## Work request
Where a line of the material includes the string "Portugal", copy that line.

═══ The data

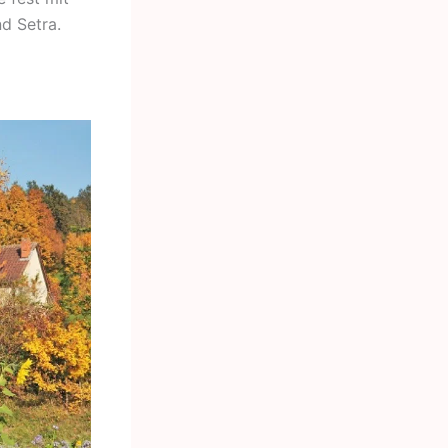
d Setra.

══════
═══ The data

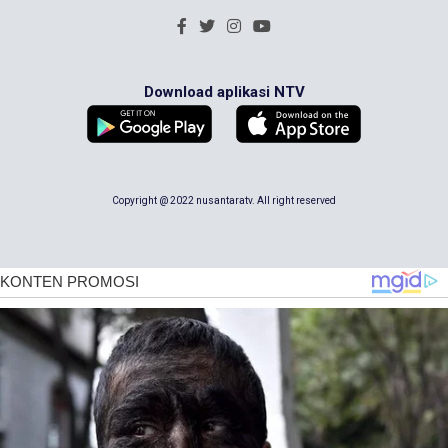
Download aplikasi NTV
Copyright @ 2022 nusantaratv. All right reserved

══════
═══ The data

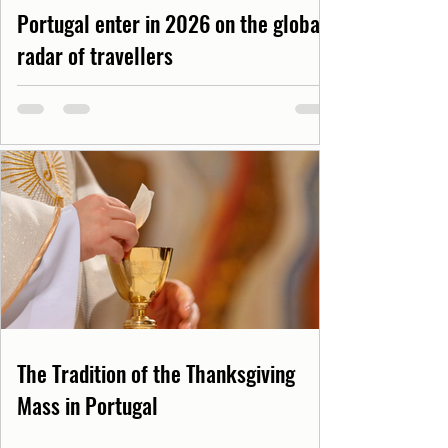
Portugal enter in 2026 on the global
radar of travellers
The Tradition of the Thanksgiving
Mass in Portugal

══════

## Solution to this exercise
Portugal enter in 2026 on the global
Mass in Portugal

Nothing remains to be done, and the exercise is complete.